I saw a recent survey that concluded that project managers are the most bored at work second only to legal employees. I had a similar conversation with my cousin a couple years ago. And similarly, I had another person tell me they found data analysis boring. On one hand, to each their own. Just because I enjoy something doesn’t mean other do as well. However, as I dug into each of these conversations, I realized there was a big difference between the work they were describing and the work that I perform under these same descriptors.
What is it that makes my kind of project management fun?
- I get to solve real business problems – As an implementation project manager, I get to make sure that the solution implemented meets the business goal, and delivers customer value. I am the facilitator of change in the organization. Yes, there are some tedious tasks that may come with this, like daily status calls, project status documents, task management. But these are small components, compared to the larger component of bridging the gap between the stakeholders, and ensuring the business users get their needs met.
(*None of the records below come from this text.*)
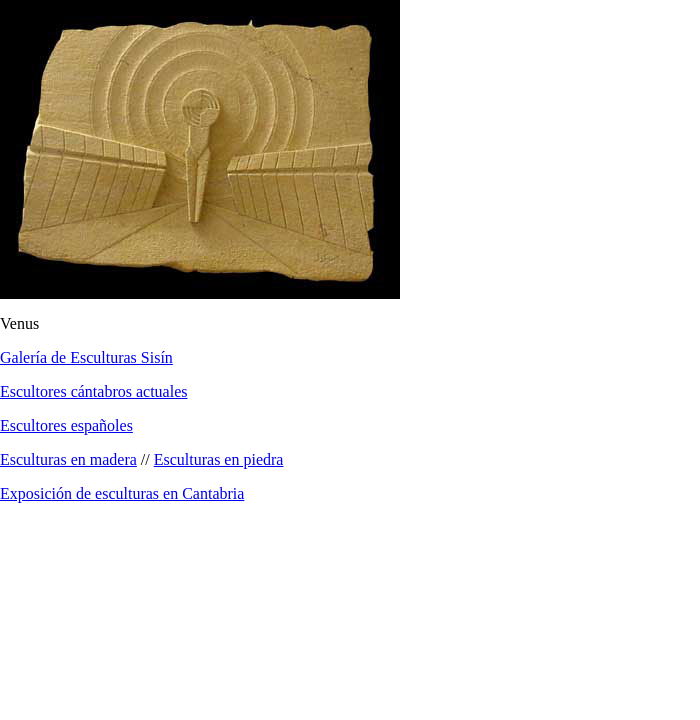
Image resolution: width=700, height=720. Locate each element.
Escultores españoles (66, 425)
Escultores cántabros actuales (93, 391)
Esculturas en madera (68, 459)
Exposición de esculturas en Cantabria (122, 493)
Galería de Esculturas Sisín (86, 357)
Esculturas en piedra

- Big picture, small details – I get to do both. On one hand, it is my job to understand the big picture of my customer, of my company and then figuring out how to align all the small details to meet everyone’s goals. I am an advocate for the customer, and a feedback collector for my company. To deliver customer value, you really do need to be operating at both levels.
- I get to be the playmaker – Related to the first bullet, I get to drive us to the end goal. I have to figure out the different puzzle pieces, and figure out how to organize them, in order to create the beautiful picture at the end. Since this is a work in progress from the moment the contract is signed, some times I have draw and cut out the puzzles pieces on my own; other times I’m given a couple of boxes of mismatched pieces and told to sort it all out.
To me, project management is only as boring as you allow it to be. I thrive on figuring out the challenges.